#### EXERCISE REQUIREMENTS
Tally the lines below that contain the word "what", then give the tally alone.

#### DATA SUPPLIED
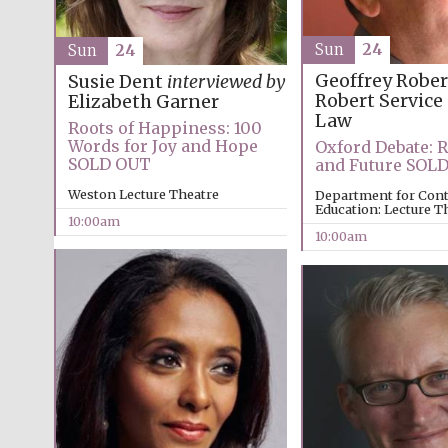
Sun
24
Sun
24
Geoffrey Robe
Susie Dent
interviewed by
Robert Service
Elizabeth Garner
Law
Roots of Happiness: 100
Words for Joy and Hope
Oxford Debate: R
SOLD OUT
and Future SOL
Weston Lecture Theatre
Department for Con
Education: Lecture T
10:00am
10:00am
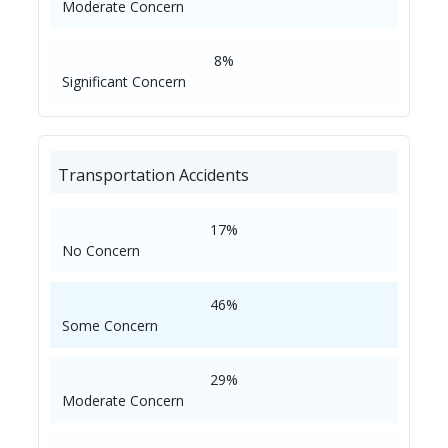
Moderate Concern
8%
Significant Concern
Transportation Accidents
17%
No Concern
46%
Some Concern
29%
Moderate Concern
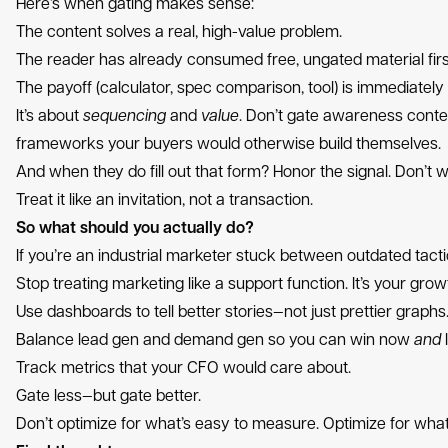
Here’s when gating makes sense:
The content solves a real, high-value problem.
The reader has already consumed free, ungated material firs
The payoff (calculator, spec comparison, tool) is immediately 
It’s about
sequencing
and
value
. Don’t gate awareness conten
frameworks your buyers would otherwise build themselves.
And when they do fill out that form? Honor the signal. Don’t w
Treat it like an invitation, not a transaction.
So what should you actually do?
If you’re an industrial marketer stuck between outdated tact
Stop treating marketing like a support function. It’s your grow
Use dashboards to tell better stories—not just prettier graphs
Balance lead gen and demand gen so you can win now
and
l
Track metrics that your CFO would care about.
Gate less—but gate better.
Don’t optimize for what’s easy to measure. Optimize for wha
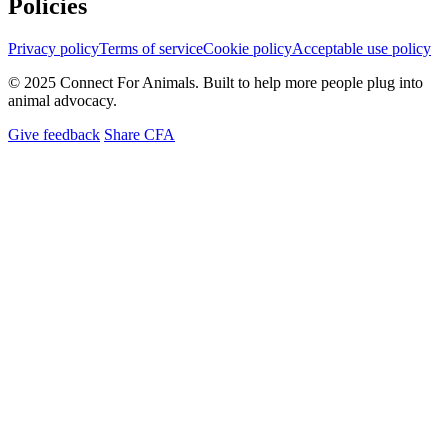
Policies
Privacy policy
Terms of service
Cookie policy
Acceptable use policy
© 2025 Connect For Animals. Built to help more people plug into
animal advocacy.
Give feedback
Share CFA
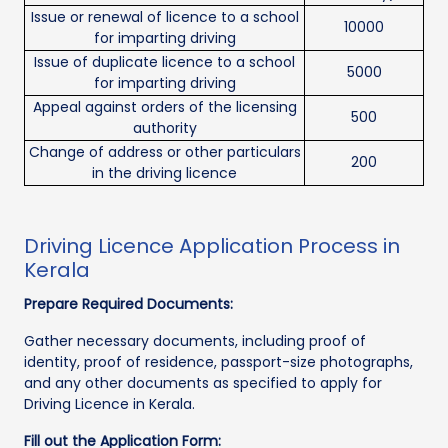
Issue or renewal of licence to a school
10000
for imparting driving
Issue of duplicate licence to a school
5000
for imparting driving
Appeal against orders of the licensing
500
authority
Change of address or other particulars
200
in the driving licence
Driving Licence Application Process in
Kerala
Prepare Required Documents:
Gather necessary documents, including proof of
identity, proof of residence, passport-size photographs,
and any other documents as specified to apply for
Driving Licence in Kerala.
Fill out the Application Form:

* * *

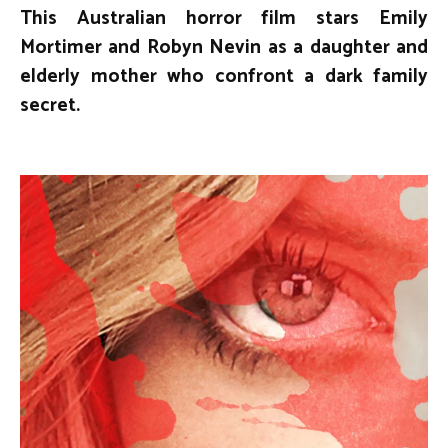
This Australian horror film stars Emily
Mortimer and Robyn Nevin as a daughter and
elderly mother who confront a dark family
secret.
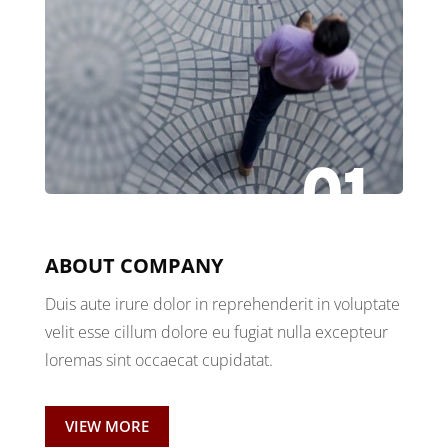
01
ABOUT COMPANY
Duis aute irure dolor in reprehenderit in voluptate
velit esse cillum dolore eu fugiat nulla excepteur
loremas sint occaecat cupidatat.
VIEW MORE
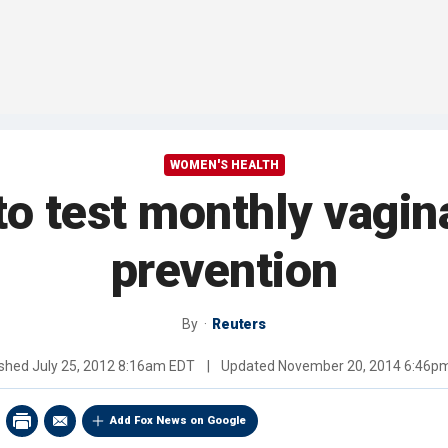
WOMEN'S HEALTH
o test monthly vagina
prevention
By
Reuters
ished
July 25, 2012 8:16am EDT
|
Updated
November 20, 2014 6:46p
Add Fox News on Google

* * *

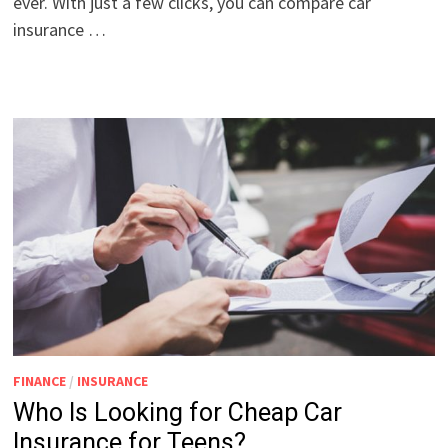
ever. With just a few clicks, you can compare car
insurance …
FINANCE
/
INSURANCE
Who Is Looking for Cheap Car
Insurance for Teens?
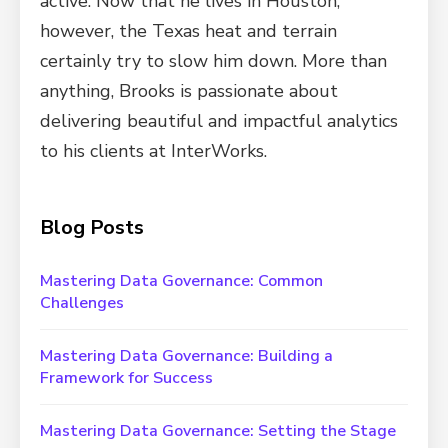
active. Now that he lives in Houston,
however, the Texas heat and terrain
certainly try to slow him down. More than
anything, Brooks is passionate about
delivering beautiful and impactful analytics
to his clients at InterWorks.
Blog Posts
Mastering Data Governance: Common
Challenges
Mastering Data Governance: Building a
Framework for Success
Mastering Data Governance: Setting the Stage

#### RESPONSE FOR THIS EXERCISE
2